# [EXERCISE INSTRUCTIONS]
The data below is to be repeated in full, exactly as given.

# [MATERIAL TO PROCESS]
= Beginning of Section =

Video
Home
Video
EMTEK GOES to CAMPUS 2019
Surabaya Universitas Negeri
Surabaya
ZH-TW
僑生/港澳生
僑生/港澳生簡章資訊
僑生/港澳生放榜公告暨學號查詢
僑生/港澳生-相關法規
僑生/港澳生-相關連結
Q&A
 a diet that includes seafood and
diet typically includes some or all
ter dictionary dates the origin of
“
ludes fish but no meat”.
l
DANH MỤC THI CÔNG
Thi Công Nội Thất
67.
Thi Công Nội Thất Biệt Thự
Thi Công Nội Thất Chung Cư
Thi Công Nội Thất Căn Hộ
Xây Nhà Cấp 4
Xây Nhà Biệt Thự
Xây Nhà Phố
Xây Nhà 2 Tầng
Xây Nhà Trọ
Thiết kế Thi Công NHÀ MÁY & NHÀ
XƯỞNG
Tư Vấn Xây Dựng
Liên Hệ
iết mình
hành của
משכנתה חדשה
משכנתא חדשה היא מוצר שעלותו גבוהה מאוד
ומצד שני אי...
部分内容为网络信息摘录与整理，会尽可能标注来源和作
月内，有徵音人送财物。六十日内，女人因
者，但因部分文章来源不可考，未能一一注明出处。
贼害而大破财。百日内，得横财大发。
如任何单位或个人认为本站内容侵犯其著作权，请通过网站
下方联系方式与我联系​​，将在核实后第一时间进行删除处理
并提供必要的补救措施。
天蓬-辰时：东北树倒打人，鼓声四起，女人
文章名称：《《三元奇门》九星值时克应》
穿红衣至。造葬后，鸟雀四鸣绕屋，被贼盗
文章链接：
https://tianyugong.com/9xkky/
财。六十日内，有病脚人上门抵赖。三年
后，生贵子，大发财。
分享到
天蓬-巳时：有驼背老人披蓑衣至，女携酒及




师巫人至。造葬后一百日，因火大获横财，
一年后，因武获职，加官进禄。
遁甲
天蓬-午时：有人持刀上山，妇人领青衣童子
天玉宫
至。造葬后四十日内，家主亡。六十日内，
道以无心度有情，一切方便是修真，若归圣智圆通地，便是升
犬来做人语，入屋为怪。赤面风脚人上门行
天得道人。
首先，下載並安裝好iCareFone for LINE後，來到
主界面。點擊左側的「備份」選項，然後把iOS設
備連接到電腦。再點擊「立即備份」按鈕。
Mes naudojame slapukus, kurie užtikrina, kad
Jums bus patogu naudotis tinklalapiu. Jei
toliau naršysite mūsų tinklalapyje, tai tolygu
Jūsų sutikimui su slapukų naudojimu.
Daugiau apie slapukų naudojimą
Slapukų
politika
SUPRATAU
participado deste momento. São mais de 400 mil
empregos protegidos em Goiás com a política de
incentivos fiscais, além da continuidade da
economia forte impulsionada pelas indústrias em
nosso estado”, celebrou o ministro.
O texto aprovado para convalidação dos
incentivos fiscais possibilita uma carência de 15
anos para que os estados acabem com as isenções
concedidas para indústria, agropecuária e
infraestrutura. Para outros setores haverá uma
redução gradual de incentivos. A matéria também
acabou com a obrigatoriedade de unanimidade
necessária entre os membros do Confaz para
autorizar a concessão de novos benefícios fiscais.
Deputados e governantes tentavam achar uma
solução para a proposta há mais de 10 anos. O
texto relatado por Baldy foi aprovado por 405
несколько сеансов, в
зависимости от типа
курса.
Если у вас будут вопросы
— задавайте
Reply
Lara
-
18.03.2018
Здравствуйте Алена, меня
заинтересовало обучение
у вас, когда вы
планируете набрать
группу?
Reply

= End of Section =

# [OUTPUT FOR THIS EXERCISE]
Video
Home
Video
EMTEK GOES to CAMPUS 2019
Surabaya Universitas Negeri
Surabaya
ZH-TW
僑生/港澳生
僑生/港澳生簡章資訊
僑生/港澳生放榜公告暨學號查詢
僑生/港澳生-相關法規
僑生/港澳生-相關連結
Q&A
 a diet that includes seafood and
diet typically includes some or all
ter dictionary dates the origin of
“
ludes fish but no meat”.
l
DANH MỤC THI CÔNG
Thi Công Nội Thất
67.
Thi Công Nội Thất Biệt Thự
Thi Công Nội Thất Chung Cư
Thi Công Nội Thất Căn Hộ
Xây Nhà Cấp 4
Xây Nhà Biệt Thự
Xây Nhà Phố
Xây Nhà 2 Tầng
Xây Nhà Trọ
Thiết kế Thi Công NHÀ MÁY & NHÀ
XƯỞNG
Tư Vấn Xây Dựng
Liên Hệ
iết mình
hành của
משכנתה חדשה
משכנתא חדשה היא מוצר שעלותו גבוהה מאוד
ומצד שני אי...
部分内容为网络信息摘录与整理，会尽可能标注来源和作
月内，有徵音人送财物。六十日内，女人因
者，但因部分文章来源不可考，未能一一注明出处。
贼害而大破财。百日内，得横财大发。
如任何单位或个人认为本站内容侵犯其著作权，请通过网站
下方联系方式与我联系​​，将在核实后第一时间进行删除处理
并提供必要的补救措施。
天蓬-辰时：东北树倒打人，鼓声四起，女人
文章名称：《《三元奇门》九星值时克应》
穿红衣至。造葬后，鸟雀四鸣绕屋，被贼盗
文章链接：
https://tianyugong.com/9xkky/
财。六十日内，有病脚人上门抵赖。三年
后，生贵子，大发财。
分享到
天蓬-巳时：有驼背老人披蓑衣至，女携酒及




师巫人至。造葬后一百日，因火大获横财，
一年后，因武获职，加官进禄。
遁甲
天蓬-午时：有人持刀上山，妇人领青衣童子
天玉宫
至。造葬后四十日内，家主亡。六十日内，
道以无心度有情，一切方便是修真，若归圣智圆通地，便是升
犬来做人语，入屋为怪。赤面风脚人上门行
天得道人。
首先，下載並安裝好iCareFone for LINE後，來到
主界面。點擊左側的「備份」選項，然後把iOS設
備連接到電腦。再點擊「立即備份」按鈕。
Mes naudojame slapukus, kurie užtikrina, kad
Jums bus patogu naudotis tinklalapiu. Jei
toliau naršysite mūsų tinklalapyje, tai tolygu
Jūsų sutikimui su slapukų naudojimu.
Daugiau apie slapukų naudojimą
Slapukų
politika
SUPRATAU
participado deste momento. São mais de 400 mil
empregos protegidos em Goiás com a política de
incentivos fiscais, além da continuidade da
economia forte impulsionada pelas indústrias em
nosso estado”, celebrou o ministro.
O texto aprovado para convalidação dos
incentivos fiscais possibilita uma carência de 15
anos para que os estados acabem com as isenções
concedidas para indústria, agropecuária e
infraestrutura. Para outros setores haverá uma
redução gradual de incentivos. A matéria também
acabou com a obrigatoriedade de unanimidade
necessária entre os membros do Confaz para
autorizar a concessão de novos benefícios fiscais.
Deputados e governantes tentavam achar uma
solução para a proposta há mais de 10 anos. O
texto relatado por Baldy foi aprovado por 405
несколько сеансов, в
зависимости от типа
курса.
Если у вас будут вопросы
— задавайте
Reply
Lara
-
18.03.2018
Здравствуйте Алена, меня
заинтересовало обучение
у вас, когда вы
планируете набрать
группу?
Reply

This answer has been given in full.